_What the task requires_
From the line containing "eed for generative-AI powered" to the end of the records below, output each line exactly; include both ends and nothing else.

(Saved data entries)
*** Block opens ***

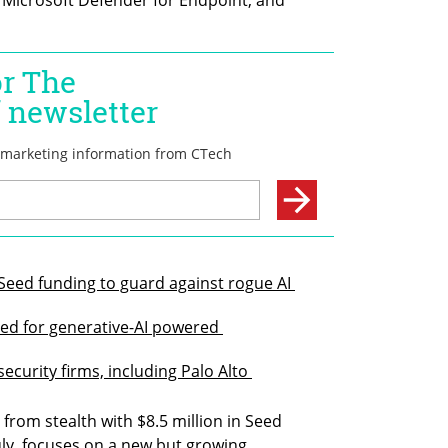
 Seed funding to guard against rogue AI 
eed for generative-AI powered 
ecurity firms, including Palo Alto 
rom stealth with $8.5 million in Seed 
uly, focuses on a new but growing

*** Block closes ***

_Result_
eed for generative-AI powered 
ecurity firms, including Palo Alto 
rom stealth with $8.5 million in Seed 
uly, focuses on a new but growing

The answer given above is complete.